What to produce:
Among the lines below, a stretch begins at the one with "R$ 3.151,24" and ends at the one with "ასრულებს კვების ბალანსში.". Repeat that stretch exactly, ends included.

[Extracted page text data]
»»

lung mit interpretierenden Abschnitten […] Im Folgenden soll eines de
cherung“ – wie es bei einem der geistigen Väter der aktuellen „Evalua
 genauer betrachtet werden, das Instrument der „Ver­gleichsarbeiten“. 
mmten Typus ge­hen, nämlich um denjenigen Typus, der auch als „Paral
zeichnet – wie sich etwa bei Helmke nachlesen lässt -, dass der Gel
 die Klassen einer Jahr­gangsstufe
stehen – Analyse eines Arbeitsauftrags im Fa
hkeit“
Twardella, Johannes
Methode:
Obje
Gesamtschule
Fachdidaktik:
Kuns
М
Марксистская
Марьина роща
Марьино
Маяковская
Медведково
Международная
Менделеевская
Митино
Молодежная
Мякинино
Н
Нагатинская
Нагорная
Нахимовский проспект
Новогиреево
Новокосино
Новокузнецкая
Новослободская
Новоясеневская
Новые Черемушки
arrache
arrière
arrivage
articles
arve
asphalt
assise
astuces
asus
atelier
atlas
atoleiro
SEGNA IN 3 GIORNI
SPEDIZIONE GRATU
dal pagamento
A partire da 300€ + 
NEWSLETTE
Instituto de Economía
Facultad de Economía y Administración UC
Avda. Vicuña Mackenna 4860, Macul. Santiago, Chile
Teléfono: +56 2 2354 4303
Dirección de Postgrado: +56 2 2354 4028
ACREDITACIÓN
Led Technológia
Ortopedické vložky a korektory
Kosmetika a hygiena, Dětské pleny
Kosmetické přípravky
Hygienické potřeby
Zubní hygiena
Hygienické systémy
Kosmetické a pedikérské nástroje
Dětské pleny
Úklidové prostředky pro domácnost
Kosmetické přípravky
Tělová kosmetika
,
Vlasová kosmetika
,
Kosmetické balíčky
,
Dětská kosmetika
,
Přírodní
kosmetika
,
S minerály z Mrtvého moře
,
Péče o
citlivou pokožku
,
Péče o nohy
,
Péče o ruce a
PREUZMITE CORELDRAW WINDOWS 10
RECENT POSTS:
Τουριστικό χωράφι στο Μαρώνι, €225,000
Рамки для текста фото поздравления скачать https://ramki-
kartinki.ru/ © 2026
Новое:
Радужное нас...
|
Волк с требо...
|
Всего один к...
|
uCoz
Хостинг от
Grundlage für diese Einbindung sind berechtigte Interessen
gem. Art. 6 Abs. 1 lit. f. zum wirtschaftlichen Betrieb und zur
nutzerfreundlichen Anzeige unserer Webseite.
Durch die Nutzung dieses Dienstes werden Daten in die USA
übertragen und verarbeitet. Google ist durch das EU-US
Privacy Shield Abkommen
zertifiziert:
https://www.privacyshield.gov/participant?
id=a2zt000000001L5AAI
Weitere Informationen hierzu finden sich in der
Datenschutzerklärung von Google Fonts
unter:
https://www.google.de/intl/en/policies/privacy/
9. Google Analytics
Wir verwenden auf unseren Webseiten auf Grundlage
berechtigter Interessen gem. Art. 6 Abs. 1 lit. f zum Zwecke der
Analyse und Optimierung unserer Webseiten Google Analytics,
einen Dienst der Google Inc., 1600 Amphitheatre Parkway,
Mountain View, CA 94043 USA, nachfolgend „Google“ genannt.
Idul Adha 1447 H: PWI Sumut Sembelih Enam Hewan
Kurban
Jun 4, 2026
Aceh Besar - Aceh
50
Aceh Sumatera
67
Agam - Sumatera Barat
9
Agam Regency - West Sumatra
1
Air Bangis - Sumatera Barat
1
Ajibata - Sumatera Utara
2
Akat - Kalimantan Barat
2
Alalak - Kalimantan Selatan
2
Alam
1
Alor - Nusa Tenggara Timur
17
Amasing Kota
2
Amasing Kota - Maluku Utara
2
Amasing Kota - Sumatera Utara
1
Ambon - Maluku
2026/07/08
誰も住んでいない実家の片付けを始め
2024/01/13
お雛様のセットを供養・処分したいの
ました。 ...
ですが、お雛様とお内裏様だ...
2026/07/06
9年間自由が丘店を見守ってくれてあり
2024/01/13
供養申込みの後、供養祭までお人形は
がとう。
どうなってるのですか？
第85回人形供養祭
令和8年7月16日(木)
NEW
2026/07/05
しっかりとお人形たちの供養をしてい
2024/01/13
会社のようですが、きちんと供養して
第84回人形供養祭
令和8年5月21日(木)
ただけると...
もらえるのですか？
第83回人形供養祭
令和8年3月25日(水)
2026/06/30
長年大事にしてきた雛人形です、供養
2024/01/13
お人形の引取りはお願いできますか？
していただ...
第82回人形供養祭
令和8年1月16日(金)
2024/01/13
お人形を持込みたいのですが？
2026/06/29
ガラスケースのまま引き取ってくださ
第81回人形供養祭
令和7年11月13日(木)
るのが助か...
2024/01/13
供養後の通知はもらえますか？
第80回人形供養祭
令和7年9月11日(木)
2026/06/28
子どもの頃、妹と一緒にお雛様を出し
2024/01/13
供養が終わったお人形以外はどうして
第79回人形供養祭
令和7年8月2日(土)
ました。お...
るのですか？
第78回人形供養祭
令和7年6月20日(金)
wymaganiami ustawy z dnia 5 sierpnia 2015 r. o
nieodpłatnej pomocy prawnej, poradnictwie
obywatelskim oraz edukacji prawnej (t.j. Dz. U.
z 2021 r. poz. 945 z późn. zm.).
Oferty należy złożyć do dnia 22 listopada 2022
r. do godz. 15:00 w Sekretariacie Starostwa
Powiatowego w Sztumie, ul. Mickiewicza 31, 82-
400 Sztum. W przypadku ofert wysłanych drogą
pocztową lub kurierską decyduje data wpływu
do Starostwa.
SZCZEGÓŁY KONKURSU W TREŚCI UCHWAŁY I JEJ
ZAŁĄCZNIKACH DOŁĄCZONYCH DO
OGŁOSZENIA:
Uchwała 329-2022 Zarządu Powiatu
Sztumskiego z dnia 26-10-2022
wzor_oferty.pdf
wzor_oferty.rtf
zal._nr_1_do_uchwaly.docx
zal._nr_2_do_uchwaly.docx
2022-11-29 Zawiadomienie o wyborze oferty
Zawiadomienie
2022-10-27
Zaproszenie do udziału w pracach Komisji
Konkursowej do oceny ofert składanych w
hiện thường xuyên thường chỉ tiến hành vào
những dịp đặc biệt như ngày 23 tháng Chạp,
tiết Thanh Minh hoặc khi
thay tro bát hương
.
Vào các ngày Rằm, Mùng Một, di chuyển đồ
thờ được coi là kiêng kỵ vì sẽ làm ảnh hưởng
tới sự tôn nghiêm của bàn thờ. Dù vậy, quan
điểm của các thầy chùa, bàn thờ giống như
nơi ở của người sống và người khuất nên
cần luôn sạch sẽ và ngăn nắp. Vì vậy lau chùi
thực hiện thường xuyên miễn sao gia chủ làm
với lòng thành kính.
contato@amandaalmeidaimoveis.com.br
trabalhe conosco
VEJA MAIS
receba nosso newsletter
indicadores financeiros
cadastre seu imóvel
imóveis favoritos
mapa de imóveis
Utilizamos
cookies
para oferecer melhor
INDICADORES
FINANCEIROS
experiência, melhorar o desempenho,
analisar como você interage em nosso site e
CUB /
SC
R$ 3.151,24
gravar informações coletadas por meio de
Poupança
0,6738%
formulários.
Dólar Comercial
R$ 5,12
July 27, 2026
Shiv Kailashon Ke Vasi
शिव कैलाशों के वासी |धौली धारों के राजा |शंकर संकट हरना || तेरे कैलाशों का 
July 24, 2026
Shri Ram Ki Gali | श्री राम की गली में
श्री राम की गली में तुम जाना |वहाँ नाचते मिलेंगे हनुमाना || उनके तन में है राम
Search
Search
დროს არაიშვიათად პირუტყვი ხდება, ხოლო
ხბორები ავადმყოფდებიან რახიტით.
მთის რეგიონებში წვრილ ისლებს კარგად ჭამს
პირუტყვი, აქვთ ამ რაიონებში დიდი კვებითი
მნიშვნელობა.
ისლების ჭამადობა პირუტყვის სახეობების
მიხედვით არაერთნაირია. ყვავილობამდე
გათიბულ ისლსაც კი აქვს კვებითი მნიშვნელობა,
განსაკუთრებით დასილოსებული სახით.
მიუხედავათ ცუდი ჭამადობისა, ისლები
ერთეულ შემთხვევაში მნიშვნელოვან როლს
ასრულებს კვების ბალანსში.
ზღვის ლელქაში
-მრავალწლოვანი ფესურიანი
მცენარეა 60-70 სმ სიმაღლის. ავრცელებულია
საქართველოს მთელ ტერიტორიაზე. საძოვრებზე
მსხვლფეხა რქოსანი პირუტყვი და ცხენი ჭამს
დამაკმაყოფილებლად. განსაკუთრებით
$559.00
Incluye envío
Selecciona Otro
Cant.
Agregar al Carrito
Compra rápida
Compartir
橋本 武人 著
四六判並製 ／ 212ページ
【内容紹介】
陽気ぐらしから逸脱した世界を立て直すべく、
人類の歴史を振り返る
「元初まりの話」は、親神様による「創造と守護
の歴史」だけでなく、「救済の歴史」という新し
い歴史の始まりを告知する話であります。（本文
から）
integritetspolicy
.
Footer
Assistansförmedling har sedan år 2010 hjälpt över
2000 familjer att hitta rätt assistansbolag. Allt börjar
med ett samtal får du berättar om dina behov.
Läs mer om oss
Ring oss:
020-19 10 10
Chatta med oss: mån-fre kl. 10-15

««

Response to the task:
R$ 3.151,24
gravar informações coletadas por meio de
Poupança
0,6738%
formulários.
Dólar Comercial
R$ 5,12
July 27, 2026
Shiv Kailashon Ke Vasi
शिव कैलाशों के वासी |धौली धारों के राजा |शंकर संकट हरना || तेरे कैलाशों का 
July 24, 2026
Shri Ram Ki Gali | श्री राम की गली में
श्री राम की गली में तुम जाना |वहाँ नाचते मिलेंगे हनुमाना || उनके तन में है राम
Search
Search
დროს არაიშვიათად პირუტყვი ხდება, ხოლო
ხბორები ავადმყოფდებიან რახიტით.
მთის რეგიონებში წვრილ ისლებს კარგად ჭამს
პირუტყვი, აქვთ ამ რაიონებში დიდი კვებითი
მნიშვნელობა.
ისლების ჭამადობა პირუტყვის სახეობების
მიხედვით არაერთნაირია. ყვავილობამდე
გათიბულ ისლსაც კი აქვს კვებითი მნიშვნელობა,
განსაკუთრებით დასილოსებული სახით.
მიუხედავათ ცუდი ჭამადობისა, ისლები
ერთეულ შემთხვევაში მნიშვნელოვან როლს
ასრულებს კვების ბალანსში.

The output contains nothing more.